Trump rapidamente respondeu, mas não para contestar sua crítica de que ele não estava sintonizado com as necessidades dos eleitores. Em vez disso, defendeu suas multidões.

Expressões faciais de Kamala foram parte da estratégia para o debate — Foto: Saul Loeb/AFP

— As pessoas não saem dos meus comícios — disse Trump. — Temos os maiores comícios, os comícios mais incríveis da história da política.

Ao final do debate, a democrata transformou um dos piores momentos da presidência de Biden — a retirada dos Estados Unidos do Afeganistão — em um ataque a Trump, dizendo que ele “negociou um dos acordos mais fracos que você pode imaginar” com o Talibã e convidou seus líderes para o Camp David.

Até aliados de Trump admitiram relutantemente que a estratégia de Kamala de tentar desequilibrar Trump foi eficaz.

— Ela passou 90 minutos atacando Donald Trump, tentando irritá-lo, para fazer de tudo para se distanciar de seu histórico como vice-presidente dos EUA — disse o deputado Byron Donalds, da Flórida. — Ele se defendeu como qualquer ser humano faria.

Kamala encara Trump durante debate — Foto: Saul Loeb/AFP

Nas últimas semanas, à medida que o entusiasmo em torno da candidatura de Kamala esfriou, as perguntas sobre suas posições políticas e planos cresceram.

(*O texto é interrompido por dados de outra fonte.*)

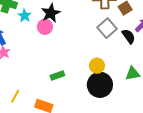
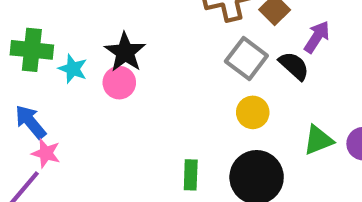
yellow circle: (97, 66) -> (253, 112), moved
green rectangle: (57, 76) -> (191, 175), moved, turned -56

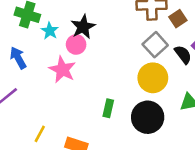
yellow circle: (253, 112) -> (153, 78), size x1.5
pink star: (46, 153) -> (62, 70), moved, size x1.5

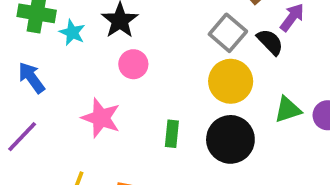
pink circle: (76, 44) -> (133, 64), moved
pink star: (62, 70) -> (101, 118), moved

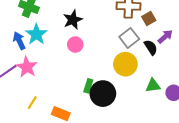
cyan star: (72, 32) -> (36, 34), moved, size x1.5
pink star: (101, 118) -> (27, 67), moved
black circle: (230, 139) -> (103, 94), moved

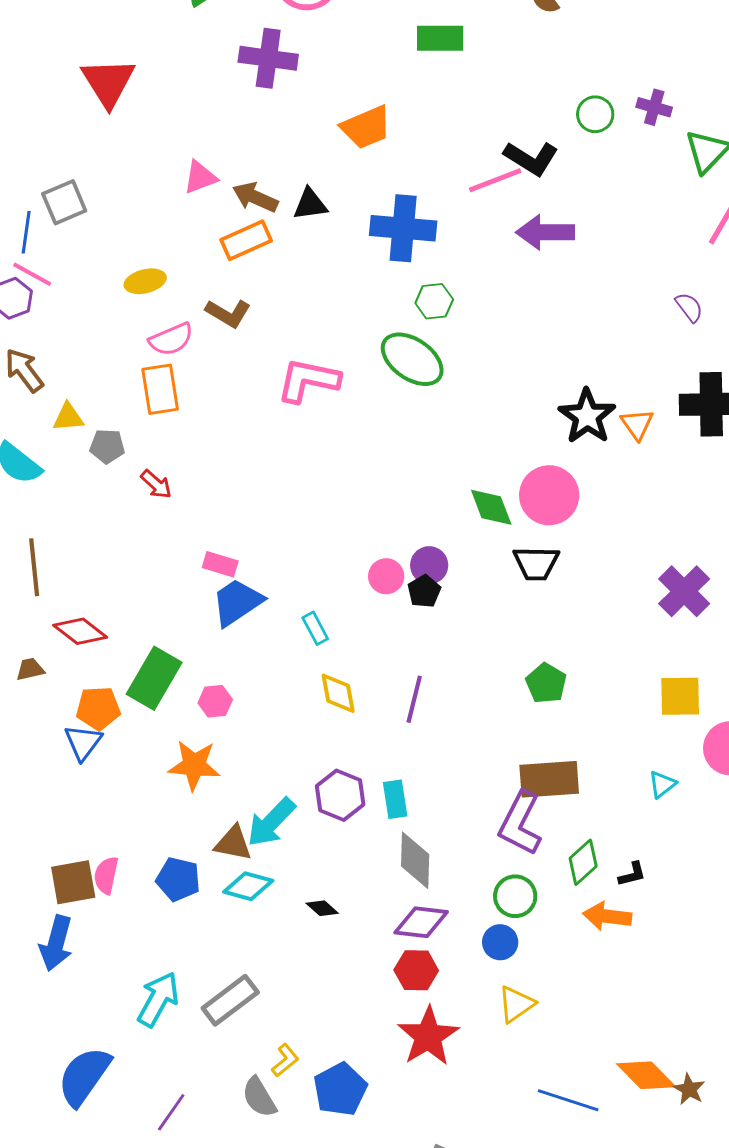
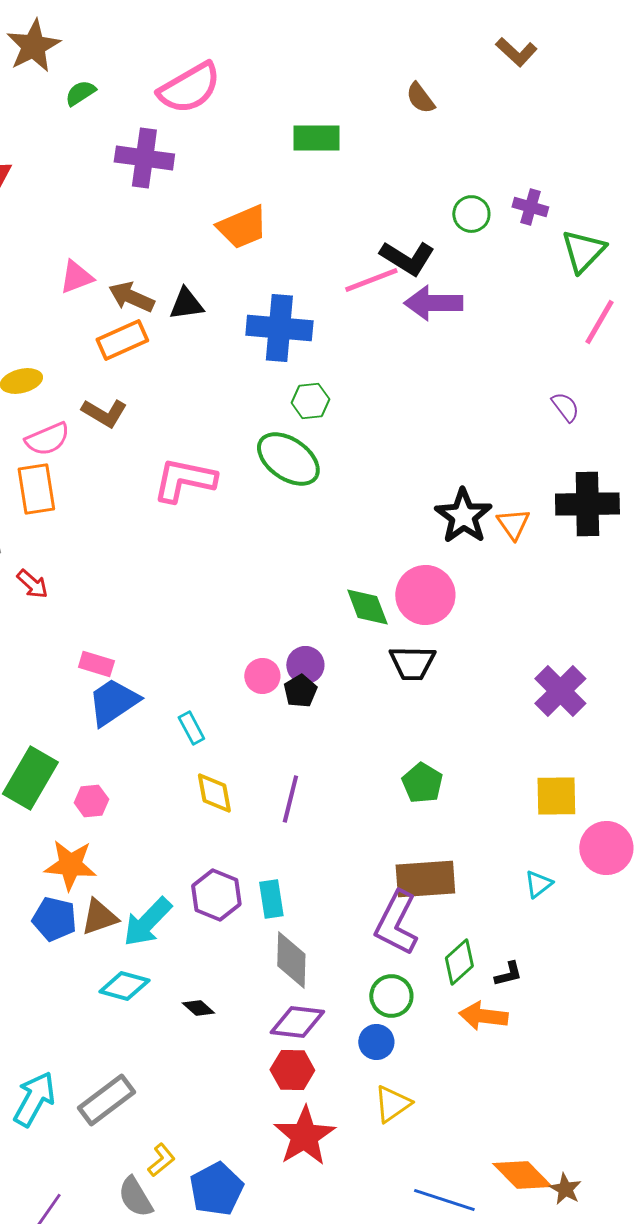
purple arrow: (545, 232) -> (433, 303), moved
brown triangle: (233, 843) -> (99, 917), moved, turned -30
blue pentagon: (178, 879) -> (54, 919), moved

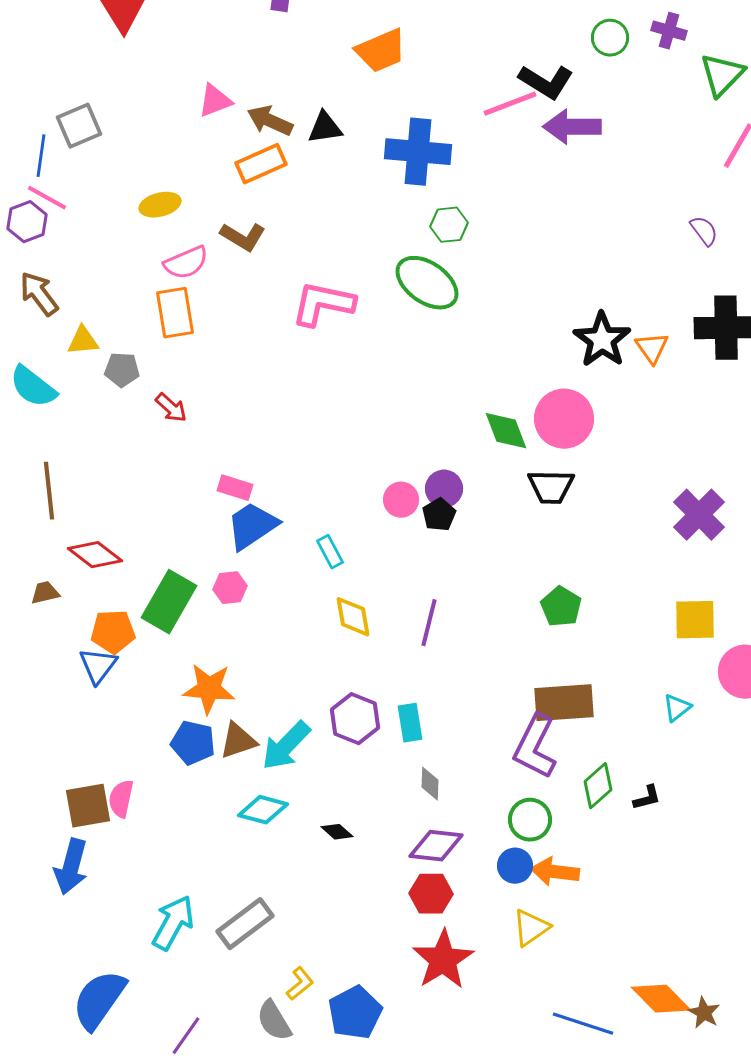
pink hexagon: (91, 801) -> (230, 588), moved
gray diamond: (291, 960) -> (430, 784), size x0.6
orange arrow: (483, 1016) -> (555, 872), moved

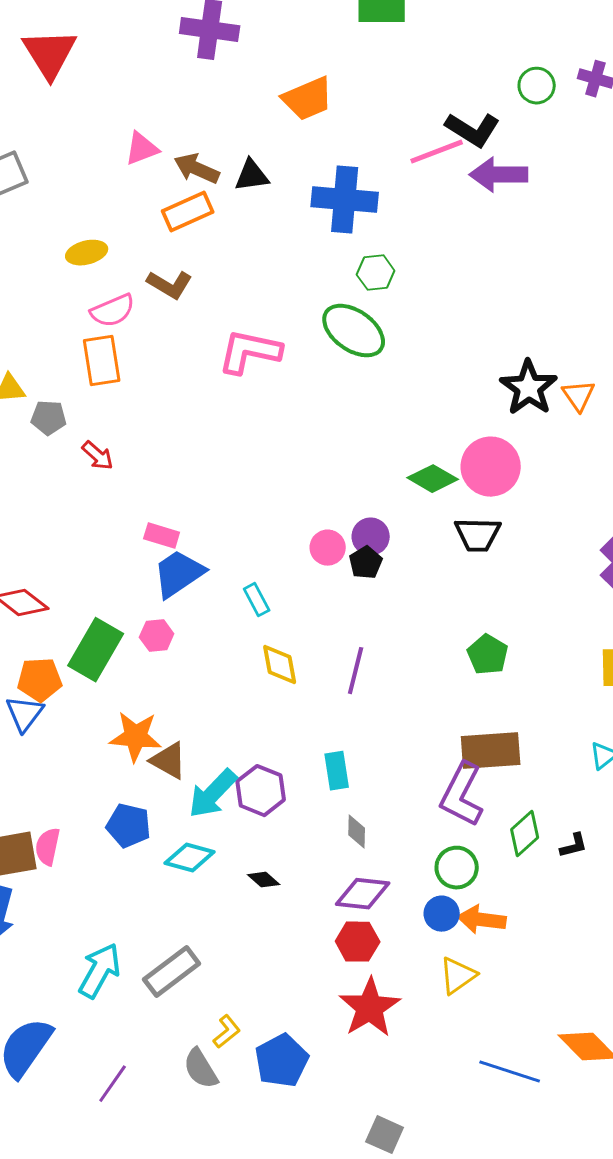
green diamond: (506, 431) -> (433, 479), turned -39
purple hexagon: (355, 719) -> (261, 791), moved
brown triangle: (238, 741) -> (169, 761), moved, turned 48
blue pentagon: (193, 743) -> (129, 826), moved

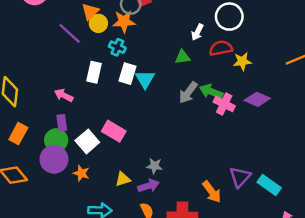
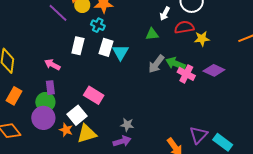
white square: (87, 141) -> (77, 115), moved
yellow triangle: (123, 179) -> (87, 134), moved, size x1.5

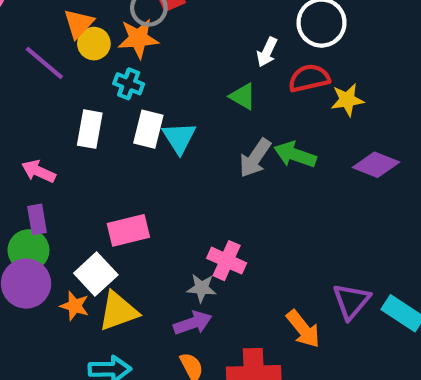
green triangle: (152, 34) -> (243, 96), turned 40
pink cross: (186, 74) -> (227, 261), moved
pink rectangle: (94, 95) -> (128, 230), turned -42

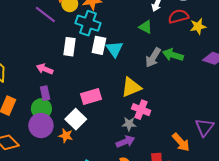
cyan cross: (129, 84) -> (88, 23), size x1.6
yellow triangle: (118, 311) -> (131, 87), moved

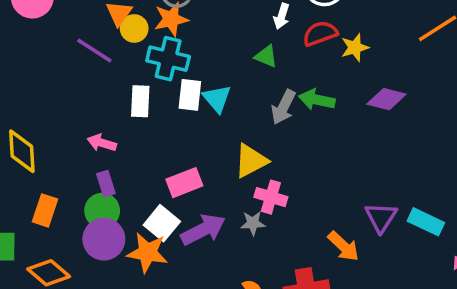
orange star: (66, 136) -> (147, 253), size x1.6
purple arrow: (125, 142) -> (203, 230), moved, size x1.4

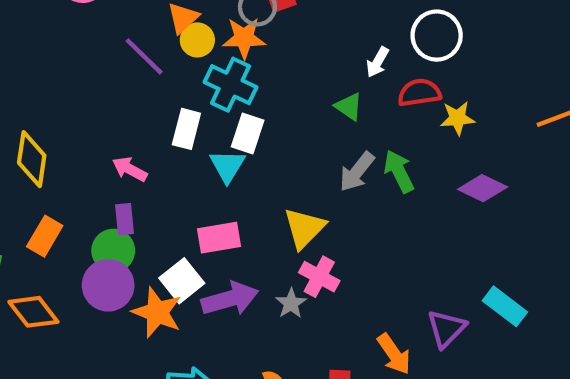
cyan triangle: (217, 99) -> (227, 166), moved
green arrow: (317, 100) -> (399, 171), turned 40
yellow triangle: (251, 161) -> (304, 228), turned -30
cyan rectangle: (426, 222) -> (505, 306), moved
gray star: (253, 223) -> (291, 303), turned 30

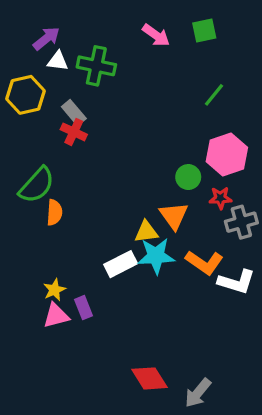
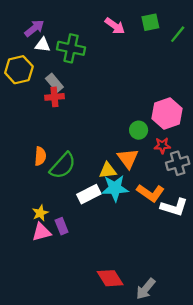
green line: (214, 95) -> (178, 34), moved
red cross: (74, 132) -> (54, 97), turned -30
green semicircle: (37, 185) -> (63, 166), moved

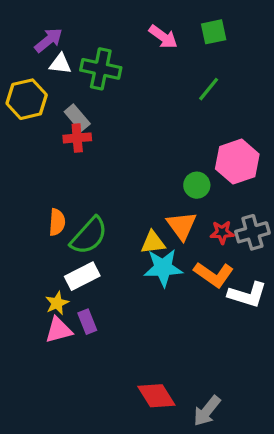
green line: (178, 34) -> (209, 89), moved
red star: (162, 145) -> (222, 232), moved
white rectangle: (89, 194) -> (82, 276), moved

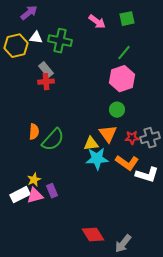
purple arrow: (49, 40) -> (29, 13), moved
yellow hexagon: (27, 99) -> (16, 46), moved
pink hexagon: (237, 162) -> (122, 79), moved
white rectangle: (82, 276) -> (20, 195), moved

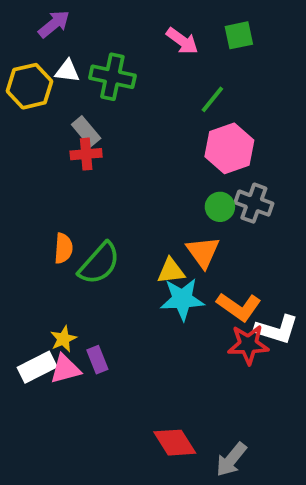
green line: (124, 53) -> (212, 99), moved
red star: (132, 138) -> (248, 344), moved, size x1.5
gray cross: (150, 138) -> (254, 203), moved, turned 36

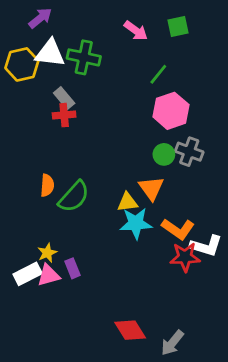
white triangle: (67, 71) -> (50, 53), size x1.6

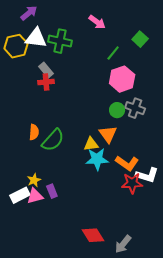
green square: (178, 26) -> (140, 39), moved, turned -35

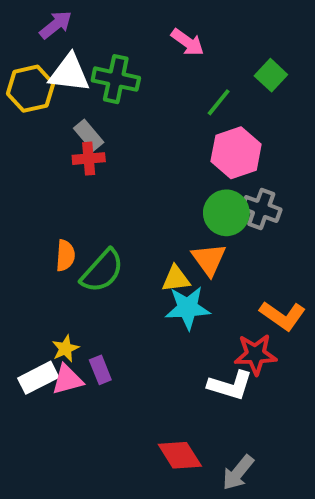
green circle: (117, 110) -> (226, 213), size x1.5
orange L-shape: (127, 163) -> (283, 316), moved
white L-shape: (147, 175) -> (230, 385), moved

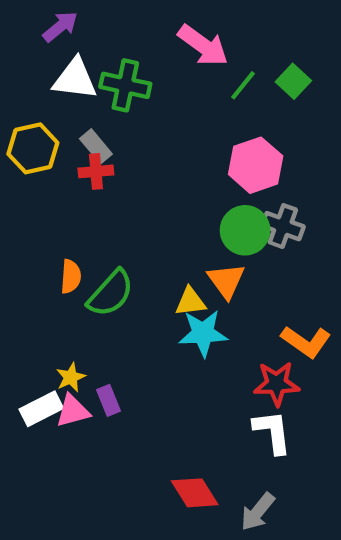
pink arrow: (188, 42) -> (203, 45), size x1.4
yellow hexagon: (30, 89) -> (33, 148), moved
green line: (219, 102) -> (243, 85), moved
white L-shape: (230, 385) -> (272, 432), moved, turned -114

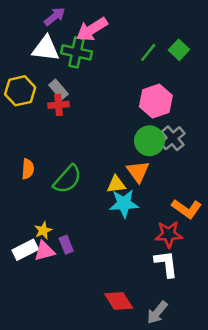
purple arrow: (60, 27) -> (55, 16), moved
pink arrow: (203, 45) -> (92, 29), moved, turned 112
gray cross: (283, 226) -> (173, 138), turned 30
orange semicircle: (71, 276) -> (28, 169), moved

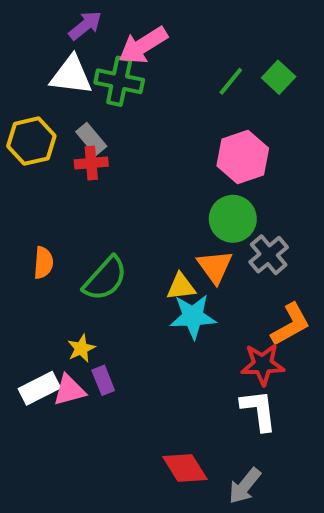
gray cross: (173, 138) -> (269, 255), moved
orange L-shape: (187, 209) -> (291, 324), turned -64
yellow star: (43, 230) -> (81, 348), moved

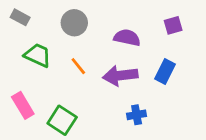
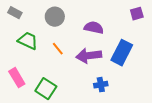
purple square: (173, 25) -> (137, 14), moved
blue rectangle: (165, 71) -> (122, 53), size x1.4

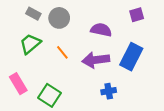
gray rectangle: (15, 13) -> (33, 14), moved
purple square: (137, 14) -> (137, 15), moved
green trapezoid: (28, 41) -> (30, 44), turned -65

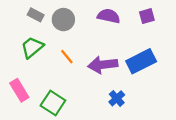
purple semicircle: (101, 30) -> (109, 16), moved
blue rectangle: (131, 57) -> (141, 61), turned 36
blue cross: (109, 91) -> (117, 98), turned -32

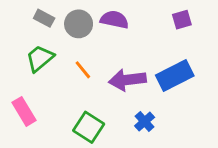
purple semicircle: (109, 16) -> (114, 20), moved
green square: (53, 103) -> (89, 127), moved

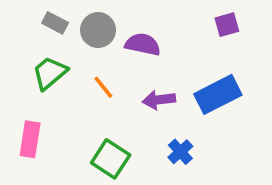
purple semicircle: (114, 20) -> (143, 44), moved
purple arrow: (127, 80) -> (159, 100), size x0.7
pink rectangle: (24, 111) -> (30, 139), turned 40

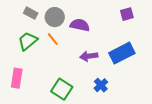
orange line: (103, 87) -> (53, 39), moved

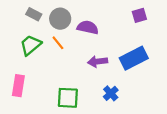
green square: (62, 89) -> (68, 98), turned -30

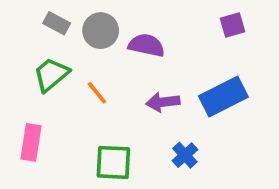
orange line: (58, 43) -> (97, 93), moved

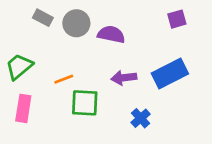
green trapezoid: (51, 75) -> (19, 67), moved
orange line: (97, 93) -> (64, 79), moved, turned -72
green square: (113, 162) -> (85, 103), moved

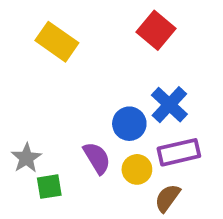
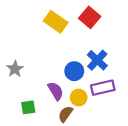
yellow rectangle: (57, 42) -> (56, 22), moved
gray star: (26, 158) -> (15, 69), moved
brown semicircle: (167, 198) -> (65, 114), moved

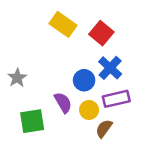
red square: (90, 17) -> (101, 33), moved
green square: (28, 107) -> (32, 121), size x1.5
brown semicircle: (65, 114) -> (104, 129), moved

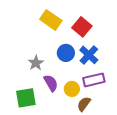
gray star: (17, 78) -> (36, 63), moved
blue circle: (84, 80) -> (66, 53), moved

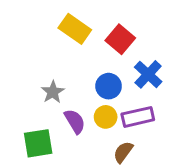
blue circle: (66, 53) -> (109, 86), moved
blue cross: (89, 55) -> (148, 74), moved
yellow circle: (72, 89) -> (106, 117), moved

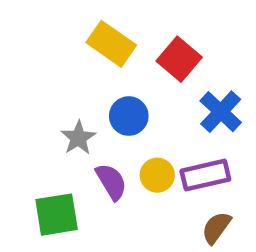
blue circle: (109, 86) -> (129, 116), moved
brown semicircle: (123, 152) -> (216, 228), moved

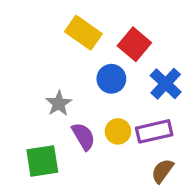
blue circle: (129, 116) -> (111, 79), moved

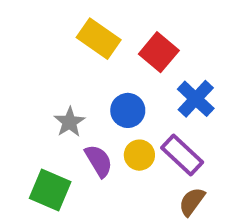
blue circle: (111, 79) -> (128, 110), moved
purple rectangle: (154, 131) -> (182, 155), turned 56
green square: (42, 161) -> (50, 190), turned 32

Muito poucas foram respondidas na noite de terça-feira.

Além da imigração, Trump não atacou efetivamente a rival sobre os altos custos de vida. Suas tentativas de pintá-la como uma indecisa sobre a política energética e outras questões-chave, e como muito liberal para eleitores em estados decisivos, falharam em ganhar tração em meio ao seu foco em reavivar antigas queixas.

Em vez disso, a vice-presidente usou a oportunidade para apelar explicitamente aos eleitores moderados e republicanos anti-Trump que ajudaram a levar Biden a Casa Branca em 2020. É um grupo que ela tem lutado para conquistar pela mesma margem e que poderia, mais uma vez, desempenhar um papel decisivo em novembro.

Enquanto governadores, senadores, ativistas e curiosos políticos analisavam a performance dos candidatos no debate em uma sala com a imprensa na emissora ABC News, um convidado surpresa apareceu de repente e foi cercado por mais de 100 jornalistas. Era Donald Trump. Candidatos presidenciais raramente — se é que alguma vez — analisam suas próprias performances nos minutos após saírem do palco. Mas o republicano não podia deixar passar.

— Foi o meu melhor debate de todos os tempos — disse ele.